Understanding this reality, the great liberal philosophers of this generation – John Rawls, Ronald Dworkin, and Thomas Nagel, for example – proposed that liberal democracies, such as the United States, should try their best to accommodate the eclectic moral and religious beliefs and practices within their diverse populations.

In order to achieve this end, one had to show at least an adequate familiarity with these differing views and the reasons why one’s fellow citizens may embrace them. Caricaturing those views – or not understanding their intellectual credentials – would surely lead to believing that compatriots who hold those views are outside the circle of rational discourse. But under such a regime of hegemonic exclusion, one is no longer obligated to seriously entertain voices that dissent from the “one true view” that prevails under such non-liberal conditions. This is precisely where we are heading in our culture, with enthusiastic assistance from those in the academy (some of whom should know better).

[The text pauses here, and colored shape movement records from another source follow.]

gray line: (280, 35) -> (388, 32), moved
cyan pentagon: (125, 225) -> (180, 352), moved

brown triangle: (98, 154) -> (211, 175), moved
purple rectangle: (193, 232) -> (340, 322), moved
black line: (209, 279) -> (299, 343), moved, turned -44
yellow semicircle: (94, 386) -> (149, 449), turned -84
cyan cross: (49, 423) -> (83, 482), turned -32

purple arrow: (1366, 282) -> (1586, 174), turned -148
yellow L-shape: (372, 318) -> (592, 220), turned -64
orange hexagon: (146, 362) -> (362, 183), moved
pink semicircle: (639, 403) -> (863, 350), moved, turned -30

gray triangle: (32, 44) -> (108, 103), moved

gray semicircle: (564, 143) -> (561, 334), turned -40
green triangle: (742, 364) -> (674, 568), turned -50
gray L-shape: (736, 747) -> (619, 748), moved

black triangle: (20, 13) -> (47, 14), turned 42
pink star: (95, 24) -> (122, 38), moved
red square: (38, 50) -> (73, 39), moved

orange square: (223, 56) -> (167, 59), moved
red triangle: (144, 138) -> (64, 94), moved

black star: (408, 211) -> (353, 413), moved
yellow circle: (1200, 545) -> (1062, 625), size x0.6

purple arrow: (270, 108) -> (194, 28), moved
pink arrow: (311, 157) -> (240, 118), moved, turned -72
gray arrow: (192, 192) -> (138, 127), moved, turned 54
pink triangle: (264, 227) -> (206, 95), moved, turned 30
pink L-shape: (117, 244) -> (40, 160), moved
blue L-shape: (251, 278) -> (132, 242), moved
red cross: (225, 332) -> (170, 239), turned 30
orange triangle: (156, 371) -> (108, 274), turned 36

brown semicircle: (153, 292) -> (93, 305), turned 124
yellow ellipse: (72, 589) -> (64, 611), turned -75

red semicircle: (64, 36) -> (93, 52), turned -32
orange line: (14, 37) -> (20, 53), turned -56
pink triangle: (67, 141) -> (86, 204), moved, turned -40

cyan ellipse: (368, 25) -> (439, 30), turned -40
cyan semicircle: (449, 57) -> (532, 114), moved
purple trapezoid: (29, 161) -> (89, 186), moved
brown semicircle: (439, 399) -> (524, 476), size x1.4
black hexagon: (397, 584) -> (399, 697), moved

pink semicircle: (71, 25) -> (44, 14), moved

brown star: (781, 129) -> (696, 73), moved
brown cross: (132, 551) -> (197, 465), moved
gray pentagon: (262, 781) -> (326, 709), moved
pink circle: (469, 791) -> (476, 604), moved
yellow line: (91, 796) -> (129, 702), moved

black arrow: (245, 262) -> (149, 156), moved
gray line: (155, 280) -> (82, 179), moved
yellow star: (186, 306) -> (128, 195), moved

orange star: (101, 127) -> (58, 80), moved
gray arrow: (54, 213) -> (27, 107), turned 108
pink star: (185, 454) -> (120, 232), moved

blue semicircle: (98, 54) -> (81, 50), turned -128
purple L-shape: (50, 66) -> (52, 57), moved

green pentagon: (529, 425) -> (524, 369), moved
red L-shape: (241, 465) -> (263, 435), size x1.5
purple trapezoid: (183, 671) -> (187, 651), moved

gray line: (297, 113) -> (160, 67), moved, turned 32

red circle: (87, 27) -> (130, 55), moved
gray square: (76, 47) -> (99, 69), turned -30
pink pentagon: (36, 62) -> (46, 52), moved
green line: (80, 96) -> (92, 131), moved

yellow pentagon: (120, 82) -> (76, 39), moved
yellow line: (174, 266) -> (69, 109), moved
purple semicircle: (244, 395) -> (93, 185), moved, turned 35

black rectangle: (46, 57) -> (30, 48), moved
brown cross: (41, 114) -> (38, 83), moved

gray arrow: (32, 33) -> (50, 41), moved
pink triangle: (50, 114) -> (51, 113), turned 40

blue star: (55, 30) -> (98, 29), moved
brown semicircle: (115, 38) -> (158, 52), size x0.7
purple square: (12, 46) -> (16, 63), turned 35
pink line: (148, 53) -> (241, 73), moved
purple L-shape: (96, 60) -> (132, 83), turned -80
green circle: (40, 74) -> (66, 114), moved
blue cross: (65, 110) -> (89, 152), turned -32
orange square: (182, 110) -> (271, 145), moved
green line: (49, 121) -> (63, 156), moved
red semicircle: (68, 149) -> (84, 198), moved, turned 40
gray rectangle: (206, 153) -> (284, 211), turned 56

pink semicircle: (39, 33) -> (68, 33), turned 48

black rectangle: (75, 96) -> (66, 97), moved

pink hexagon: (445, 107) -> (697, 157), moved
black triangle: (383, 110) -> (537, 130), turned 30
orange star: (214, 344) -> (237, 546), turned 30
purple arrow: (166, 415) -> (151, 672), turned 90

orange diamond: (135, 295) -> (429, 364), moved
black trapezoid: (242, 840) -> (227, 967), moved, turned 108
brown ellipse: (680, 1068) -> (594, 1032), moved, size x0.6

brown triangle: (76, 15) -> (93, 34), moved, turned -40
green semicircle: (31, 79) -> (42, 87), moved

For example, in his 2013 book, Why Tolerate Religion?, law professor Brian Leiter argues that religious belief is fundamentally irrational. He writes that “[f]or all religions, there are at least some beliefs central to the religion that. . . do not answer ultimately (or at the limit) to evidence and reasons, as these are understood in other domains concerned with knowledge of the world. Religious beliefs, in virtue of being based on ‘faith,’ are insulated from ordinary standards of evidence and rational justification, the ones we employ in both common sense and in science.”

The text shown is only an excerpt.